By Ania Lichtarowicz BBC health reporter in San Antonio, Texas |

Scientists in the United States have produced the first ever live birth from transplanted ovarian tissue.  A healthy rhesus monkey was born after the transplant |
The procedure carried out in a rhesus monkey could, researchers say, be used for humans. The development gives new hope to women who have become infertile following cancer treatment.
The breakthrough was announced at the American Society for Reproductive Medicine (ASRM) conference in San Antonio.
Scientists from Oregon National Primate Research centre removed part of the ovary in a rhesus monkey and transplanted it to another part of the body.
When eggs matured on the transplanted tissue, they were collected and fertilised in the lab.
The resulting embryos were then transplanted back into the womb and one developed into a healthy baby monkey.
This technique, the scientists say, could be adapted for use in humans.
"It's a great step forward," commented Professor Nancy Klein of Washington University in Seattle.
"The technology could allow women to preserve fertility in cases where they are going to lose it prematurely - say in the case of women undergoing chemotherapy for cancer."
Women and young girls who are diagnosed with cancer could have ovarian tissue frozen and transplanted years later when they wanted to conceive.
However, Professor Klein is more sceptical about the idea of healthy women storing ovarian tissue so that they could conceive later in life, overcoming the menopause and having babies in their late 40s or 50s.
"We're far away from that," she says.
"There is a great loss rate of the number of eggs that will survive the freezing process, and so it requires usually the removal of a whole ovary.

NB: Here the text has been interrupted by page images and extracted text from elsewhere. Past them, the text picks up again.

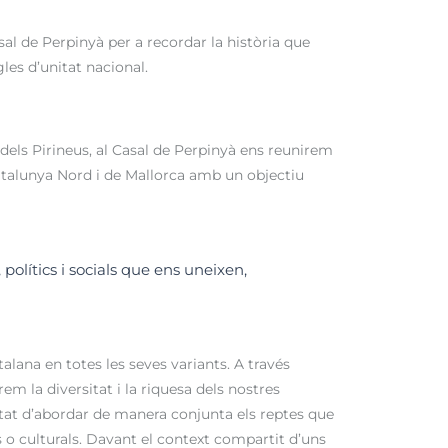
sal de Perpinyà per a recordar la història que
les d’unitat nacional.
els Pirineus, al Casal de Perpinyà ens reunirem
 Catalunya Nord i de Mallorca amb un objectiu
, polítics i socials que ens uneixen,
ana en totes les seves variants. A través
rem la diversitat i la riquesa dels nostres
tat d’abordar de manera conjunta els reptes que
s o culturals. Davant el context compartit d’uns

Women who are already in their mid-30s probably won't have enough eggs to make that a feasible approach."
Alison Murdoch, from the British Fertility Society, said that the treatment was a "big breakthrough" and offered a realistic prospect of helping women who faced losing their fertility to cancer treatments.
She said: "Men in this position can store their sperm and then have children after treatment has ended, but the technology has not existed for women."
She said that there was still likely to be a delay before the treatment was readily available for humans - as there were still questions about safety that needed to be resolved.